(Saved entries)
_ _ _ _ _

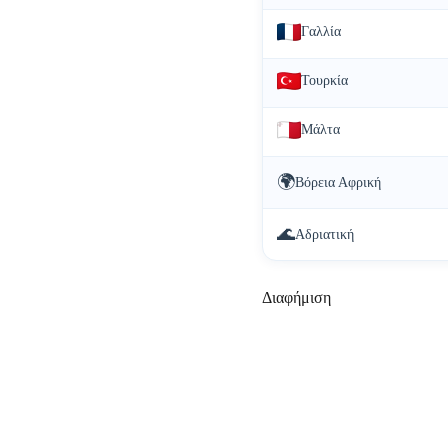
Γαλλία
Τουρκία
Μάλτα
🌍
Βόρεια Αφρική
🌊
Αδριατική
Διαφήμιση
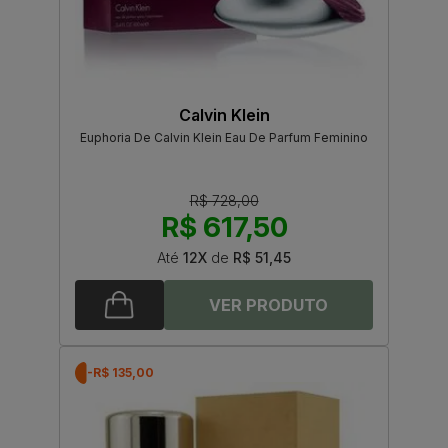
Calvin Klein
Euphoria De Calvin Klein Eau De Parfum Feminino
R$ 728,00
R$ 617,50
Até
12X
de
R$ 51,45
-R$ 135,00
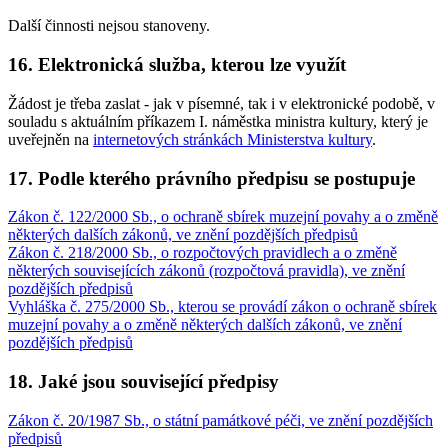
Další činnosti nejsou stanoveny.
16. Elektronická služba, kterou lze využít
Žádost je třeba zaslat - jak v písemné, tak i v elektronické podobě, v
souladu s aktuálním příkazem I. náměstka ministra kultury, který je
uveřejněn na
internetových stránkách Ministerstva kultury
.
17. Podle kterého právního předpisu se postupuje
Zákon č. 122/2000 Sb., o ochraně sbírek muzejní povahy a o změně
některých dalších zákonů, ve znění pozdějších předpisů
Zákon č. 218/2000 Sb., o rozpočtových pravidlech a o změně
některých souvisejících zákonů (rozpočtová pravidla), ve znění
pozdějších předpisů
Vyhláška č. 275/2000 Sb., kterou se provádí zákon o ochraně sbírek
muzejní povahy a o změně některých dalších zákonů, ve znění
pozdějších předpisů
18. Jaké jsou související předpisy
Zákon č. 20/1987 Sb., o státní památkové péči, ve znění pozdějších
předpisů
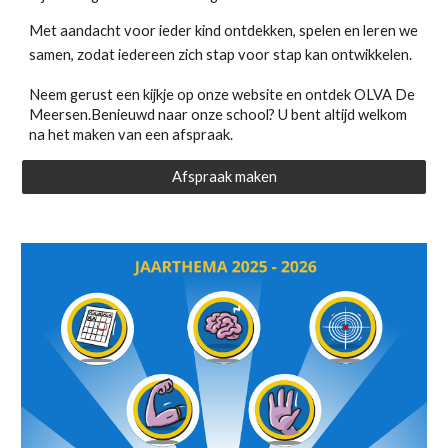
Met aandacht voor ieder kind ontdekken, spelen en leren we
samen, zodat iedereen zich stap voor stap kan ontwikkelen.
Neem gerust een kijkje op onze website en ontdek OLVA De
Meersen.Benieuwd naar onze school? U bent altijd welkom
na het maken van een afspraak.
Afspraak maken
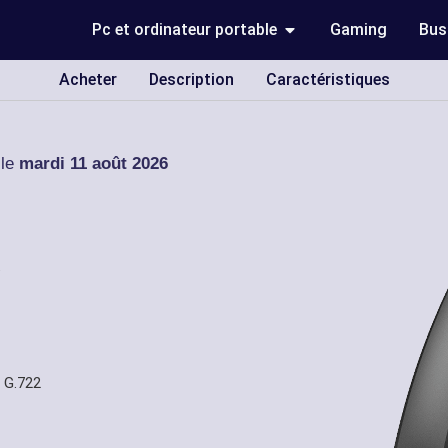
Pc et ordinateur portable
Gaming
Bus
Acheter
Description
Caractéristiques
 le
mardi 11 août 2026
P
 G.722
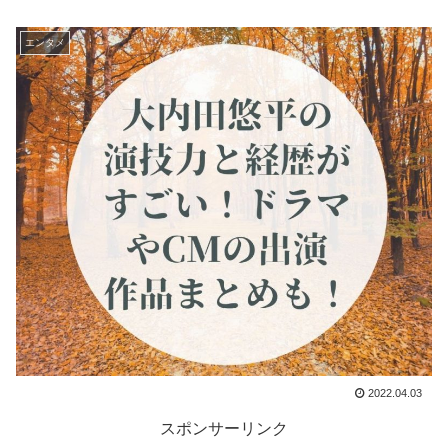
エンタメ
2022.04.03
スポンサーリンク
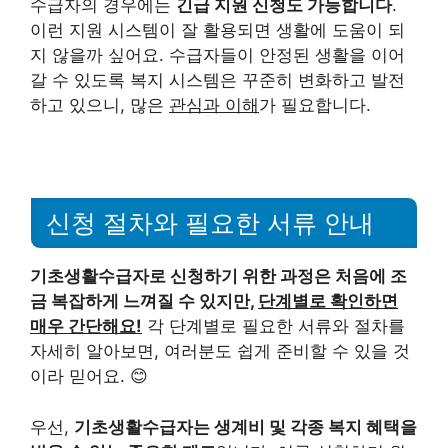
수급자의 경우에는
긴급 지원 신청도 가능합니다
.
이런 지원 시스템이 잘 활용되면 생활에 도움이 되
지 않을까 싶어요. 수급자들이 안정된 생활을 이어
갈 수 있도록 복지 시스템은 꾸준히 변화하고 발전
하고 있으니, 많은
관심과 이해
가 필요합니다.
신청 절차와 필요한 서류 안내
기초생활수급자로 신청하기 위한 과정은 처음에 조
금 복잡하게 느껴질 수 있지만,
단계별로 확인하면
매우 간단해요!
각 단계별로 필요한 서류와 절차를
자세히 알아보면, 여러분도 쉽게 준비할 수 있을 것
이라 믿어요. 😊
우선,
기초생활수급자는 생계비 및 각종 복지 혜택을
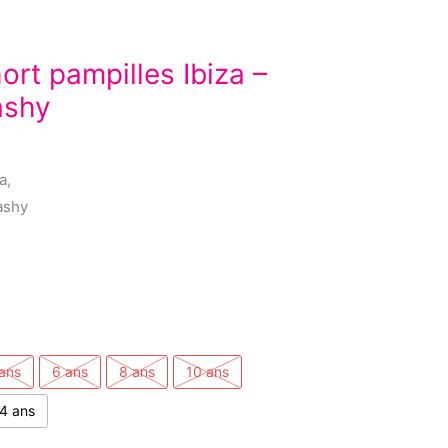
rt pampilles Ibiza –
lashy
a,
ashy
ans
6 ans
8 ans
10 ans
4 ans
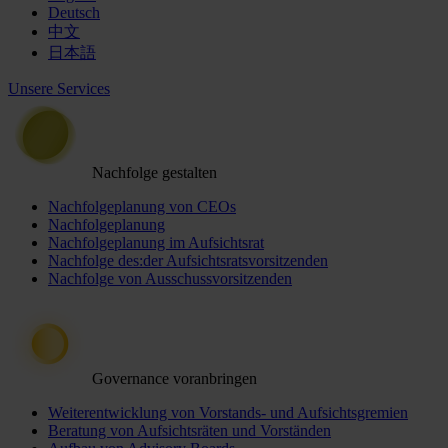
Deutsch
中文
日本語
Unsere Services
Nachfolge gestalten
Nachfolgeplanung von CEOs
Nachfolgeplanung
Nachfolgeplanung im Aufsichtsrat
Nachfolge des:der Aufsichtsratsvorsitzenden
Nachfolge von Ausschussvorsitzenden
Governance voranbringen
Weiterentwicklung von Vorstands- und Aufsichtsgremien
Beratung von Aufsichtsräten und Vorständen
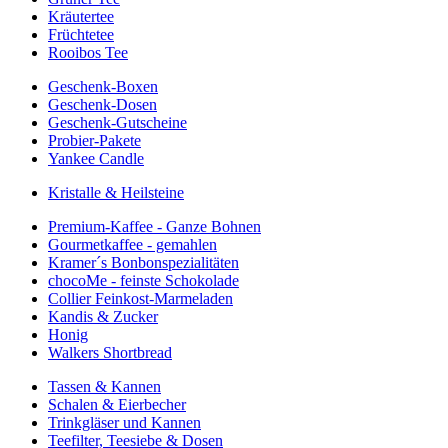
Kräutertee
Früchtetee
Rooibos Tee
Geschenk-Boxen
Geschenk-Dosen
Geschenk-Gutscheine
Probier-Pakete
Yankee Candle
Kristalle & Heilsteine
Premium-Kaffee - Ganze Bohnen
Gourmetkaffee - gemahlen
Kramer´s Bonbonspezialitäten
chocoMe - feinste Schokolade
Collier Feinkost-Marmeladen
Kandis & Zucker
Honig
Walkers Shortbread
Tassen & Kannen
Schalen & Eierbecher
Trinkgläser und Kannen
Teefilter, Teesiebe & Dosen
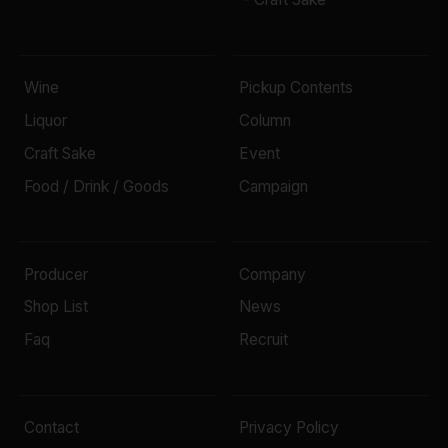
Wine
Pickup Contents
Liquor
Column
Craft Sake
Event
Food / Drink / Goods
Campaign
Producer
Company
Shop List
News
Faq
Recruit
Contact
Privacy Policy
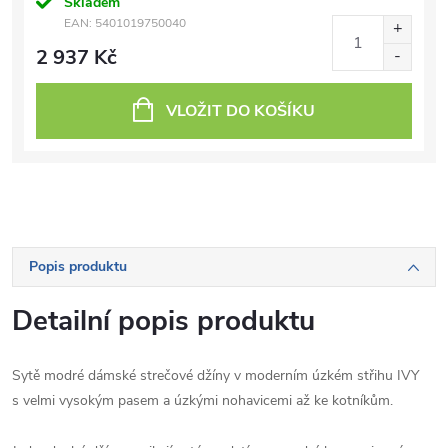
Skladem
EAN:
5401019750040
2 937 Kč
VLOŽIT DO KOŠÍKU
Popis produktu
Detailní popis produktu
Sytě modré dámské strečové džíny v moderním úzkém střihu IVY
s velmi vysokým pasem a úzkými nohavicemi až ke kotníkům.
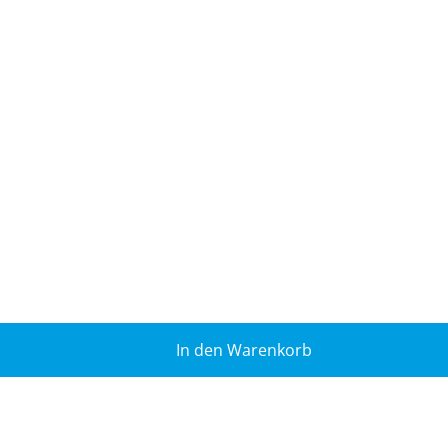
In den Warenkorb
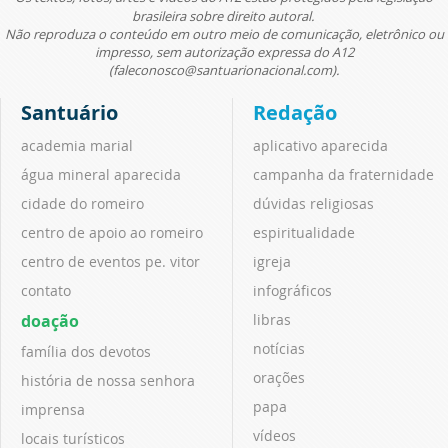
brasileira sobre direito autoral.
Não reproduza o conteúdo em outro meio de comunicação, eletrônico ou
impresso, sem autorização expressa do A12
(faleconosco@santuarionacional.com).
Santuário
Redação
academia marial
aplicativo aparecida
água mineral aparecida
campanha da fraternidade
cidade do romeiro
dúvidas religiosas
centro de apoio ao romeiro
espiritualidade
centro de eventos pe. vitor
igreja
contato
infográficos
doação
libras
notícias
família dos devotos
orações
história de nossa senhora
papa
imprensa
vídeos
locais turísticos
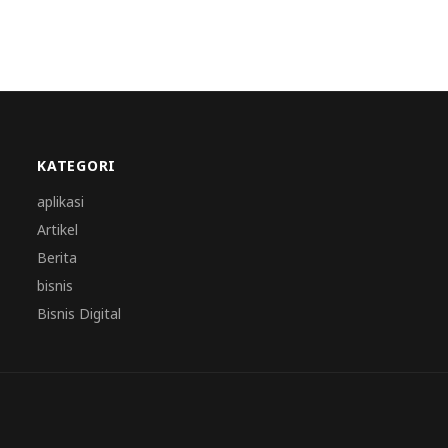
KATEGORI
aplikasi
Artikel
Berita
bisnis
Bisnis Digital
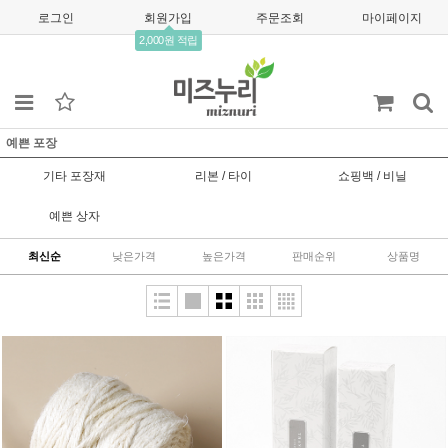
로그인
회원가입
주문조회
마이페이지
2,000원 적립
예쁜 포장
기타 포장재
리본 / 타이
쇼핑백 / 비닐
예쁜 상자
최신순
낮은가격
높은가격
판매순위
상품명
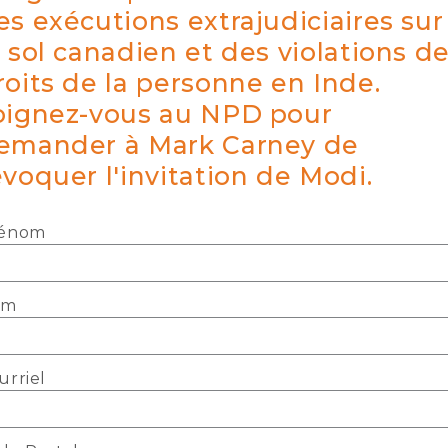
es exécutions extrajudiciaires sur
e sol canadien et des violations d
roits de la personne en Inde.
oignez-vous au NPD pour
emander à Mark Carney de
évoquer l'invitation de Modi.
énom
om
urriel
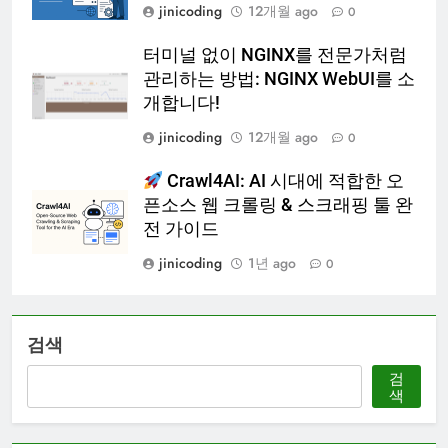
jinicoding
12개월 ago
0
터미널 없이 NGINX를 전문가처럼
관리하는 방법: NGINX WebUI를 소
개합니다!
jinicoding
12개월 ago
0
Crawl4AI: AI 시대에 적합한 오
픈소스 웹 크롤링 & 스크래핑 툴 완
전 가이드
jinicoding
1년 ago
0
검색
검
색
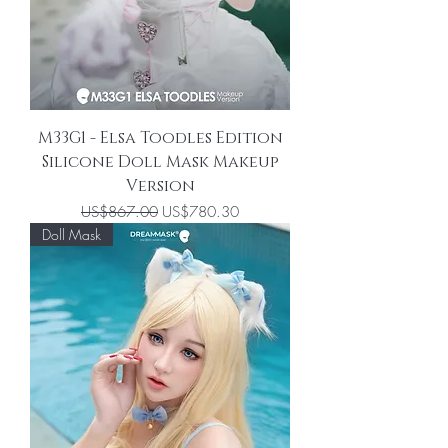
M33G1 - Elsa Toodles Edition
Silicone Doll Mask Makeup
Version
一般價格
促銷價格
US$867.00
US$780.30
Doll Mask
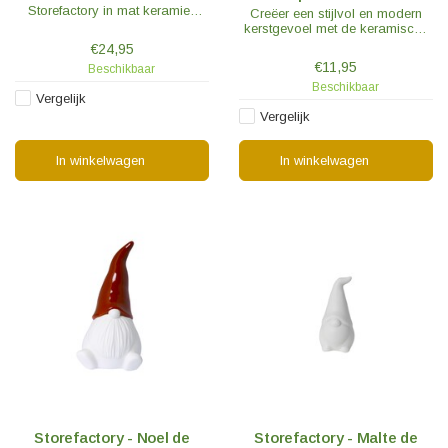
Storefactory in mat keramiek
Creëer een stijlvol en modern
waarmee oneindig veel
kerstgevoel met de keramische
combinatiemogelijkheden zijn te
spar Granbacken.
€24,95
maken.
€11,95
Beschikbaar
Beschikbaar
Vergelijk
Vergelijk
In winkelwagen
In winkelwagen
Storefactory - Noel de
Storefactory - Malte de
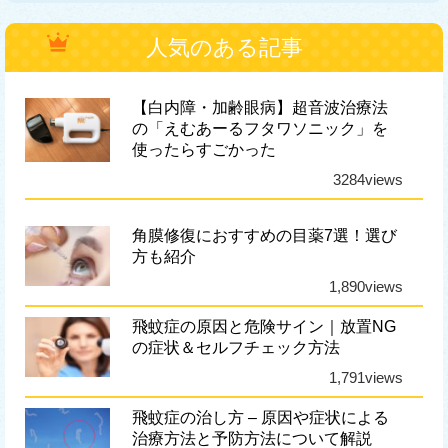
人気のある記事
【白内障・加齢眼病】超音波治療法
の「えむあーるフタワソニック」を
使ったらすごかった
3284views
角膜修復におすすめの目薬7選！選び
方も紹介
1,890views
飛蚊症の原因と危険サイン｜放置NG
の症状＆セルフチェック方法
1,791views
飛蚊症の治し方 – 原因や症状による
治療方法と予防方法について解説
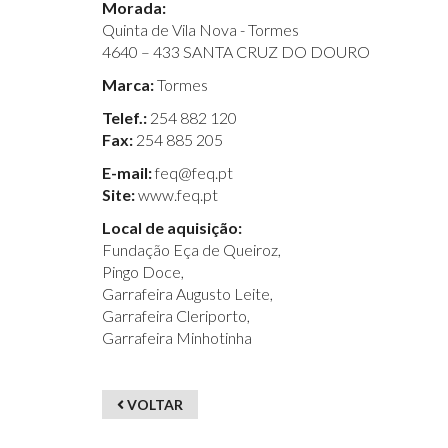
Morada:
Quinta de Vila Nova - Tormes
4640 – 433 SANTA CRUZ DO DOURO
Marca:
Tormes
Telef.:
254 882 120
Fax:
254 885 205
E-mail:
feq@feq.pt
Site:
www.feq.pt
Local de aquisição:
Fundação Eça de Queiroz,
Pingo Doce,
Garrafeira Augusto Leite,
Garrafeira Cleriporto,
Garrafeira Minhotinha
VOLTAR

_ _ _ _ _

■ WHAT IS REQUIRED
Without the pictures, return the entries exactly as they appear.

■ ANSWER TO THIS PROBLEM
Γαλλία
Τουρκία
Μάλτα
🌍
Βόρεια Αφρική
🌊
Αδριατική
Διαφήμιση
Calvin Klein
Euphoria De Calvin Klein Eau De Parfum Feminino
R$ 728,00
R$ 617,50
Até
12X
de
R$ 51,45
-R$ 135,00
Další činnosti nejsou stanoveny.
16. Elektronická služba, kterou lze využít
Žádost je třeba zaslat - jak v písemné, tak i v elektronické podobě, v
souladu s aktuálním příkazem I. náměstka ministra kultury, který je
uveřejněn na
internetových stránkách Ministerstva kultury
.
17. Podle kterého právního předpisu se postupuje
Zákon č. 122/2000 Sb., o ochraně sbírek muzejní povahy a o změně
některých dalších zákonů, ve znění pozdějších předpisů
Zákon č. 218/2000 Sb., o rozpočtových pravidlech a o změně
některých souvisejících zákonů (rozpočtová pravidla), ve znění
pozdějších předpisů
Vyhláška č. 275/2000 Sb., kterou se provádí zákon o ochraně sbírek
muzejní povahy a o změně některých dalších zákonů, ve znění
pozdějších předpisů
18. Jaké jsou související předpisy
Zákon č. 20/1987 Sb., o státní památkové péči, ve znění pozdějších
předpisů
Met aandacht voor ieder kind ontdekken, spelen en leren we
samen, zodat iedereen zich stap voor stap kan ontwikkelen.
Neem gerust een kijkje op onze website en ontdek OLVA De
Meersen.Benieuwd naar onze school? U bent altijd welkom
na het maken van een afspraak.
Afspraak maken
Pc et ordinateur portable
Gaming
Bus
Acheter
Description
Caractéristiques
 le
mardi 11 août 2026
P
 G.722
エンタメ
2022.04.03
スポンサーリンク
수급자의 경우에는
긴급 지원 신청도 가능합니다
.
이런 지원 시스템이 잘 활용되면 생활에 도움이 되
지 않을까 싶어요. 수급자들이 안정된 생활을 이어
갈 수 있도록 복지 시스템은 꾸준히 변화하고 발전
하고 있으니, 많은
관심과 이해
가 필요합니다.
신청 절차와 필요한 서류 안내
기초생활수급자로 신청하기 위한 과정은 처음에 조
금 복잡하게 느껴질 수 있지만,
단계별로 확인하면
매우 간단해요!
각 단계별로 필요한 서류와 절차를
자세히 알아보면, 여러분도 쉽게 준비할 수 있을 것
이라 믿어요. 😊
우선,
기초생활수급자는 생계비 및 각종 복지 혜택을
rt pampilles Ibiza –
lashy
a,
ashy
ans
6 ans
8 ans
10 ans
4 ans
Deutsch
中文
日本語
Unsere Services
Nachfolge gestalten
Nachfolgeplanung von CEOs
Nachfolgeplanung
Nachfolgeplanung im Aufsichtsrat
Nachfolge des:der Aufsichtsratsvorsitzenden
Nachfolge von Ausschussvorsitzenden
Governance voranbringen
Weiterentwicklung von Vorstands- und Aufsichtsgremien
Beratung von Aufsichtsräten und Vorständen
Kräutertee
Früchtetee
Rooibos Tee
Geschenk-Boxen
Geschenk-Dosen
Geschenk-Gutscheine
Probier-Pakete
Yankee Candle
Kristalle & Heilsteine
Premium-Kaffee - Ganze Bohnen
Gourmetkaffee - gemahlen
Kramer´s Bonbonspezialitäten
chocoMe - feinste Schokolade
Collier Feinkost-Marmeladen
Kandis & Zucker
Honig
Walkers Shortbread
Tassen & Kannen
Schalen & Eierbecher
Trinkgläser und Kannen
Teefilter, Teesiebe & Dosen
Wine
Pickup Contents
Liquor
Column
Craft Sake
Event
Food / Drink / Goods
Campaign
Producer
Company
Shop List
News
Faq
Recruit
Contact
Privacy Policy
Skladem
EAN:
5401019750040
2 937 Kč
VLOŽIT DO KOŠÍKU
Popis produktu
Detailní popis produktu
Sytě modré dámské strečové džíny v moderním úzkém střihu IVY
s velmi vysokým pasem a úzkými nohavicemi až ke kotníkům.
In den Warenkorb
brasileira sobre direito autoral.
Não reproduza o conteúdo em outro meio de comunicação, eletrônico ou
impresso, sem autorização expressa do A12
(faleconosco@santuarionacional.com).
Santuário
Redação
academia marial
aplicativo aparecida
água mineral aparecida
campanha da fraternidade
cidade do romeiro
dúvidas religiosas
centro de apoio ao romeiro
espiritualidade
centro de eventos pe. vitor
igreja
contato
infográficos
doação
libras
notícias
família dos devotos
orações
história de nossa senhora
papa
imprensa
vídeos
locais turísticos
KATEGORI
aplikasi
Artikel
Berita
bisnis
Bisnis Digital
로그인
회원가입
주문조회
마이페이지
2,000원 적립
예쁜 포장
기타 포장재
리본 / 타이
쇼핑백 / 비닐
예쁜 상자
최신순
낮은가격
높은가격
판매순위
상품명
es exécutions extrajudiciaires sur
e sol canadien et des violations d
roits de la personne en Inde.
oignez-vous au NPD pour
emander à Mark Carney de
évoquer l'invitation de Modi.
énom
om
urriel
jinicoding
12개월 ago
0
터미널 없이 NGINX를 전문가처럼
관리하는 방법: NGINX WebUI를 소
개합니다!
jinicoding
12개월 ago
0
Crawl4AI: AI 시대에 적합한 오
픈소스 웹 크롤링 & 스크래핑 툴 완
전 가이드
jinicoding
1년 ago
0
검색
검
색
M33G1 - Elsa Toodles Edition
Silicone Doll Mask Makeup
Version
一般價格
促銷價格
US$867.00
US$780.30
Doll Mask
Storefactory in mat keramiek
Creëer een stijlvol en modern
waarmee oneindig veel
kerstgevoel met de keramische
combinatiemogelijkheden zijn te
spar Granbacken.
€24,95
maken.
€11,95
Beschikbaar
Beschikbaar
Vergelijk
Vergelijk
In winkelwagen
In winkelwagen
Storefactory - Noel de
Storefactory - Malte de
人気のある記事
【白内障・加齢眼病】超音波治療法
の「えむあーるフタワソニック」を
使ったらすごかった
3284views
角膜修復におすすめの目薬7選！選び
方も紹介
1,890views
飛蚊症の原因と危険サイン｜放置NG
の症状＆セルフチェック方法
1,791views
飛蚊症の治し方 – 原因や症状による
治療方法と予防方法について解説
Morada:
Quinta de Vila Nova - Tormes
4640 – 433 SANTA CRUZ DO DOURO
Marca:
Tormes
Telef.:
254 882 120
Fax:
254 885 205
E-mail:
feq@feq.pt
Site:
www.feq.pt
Local de aquisição:
Fundação Eça de Queiroz,
Pingo Doce,
Garrafeira Augusto Leite,
Garrafeira Cleriporto,
Garrafeira Minhotinha
VOLTAR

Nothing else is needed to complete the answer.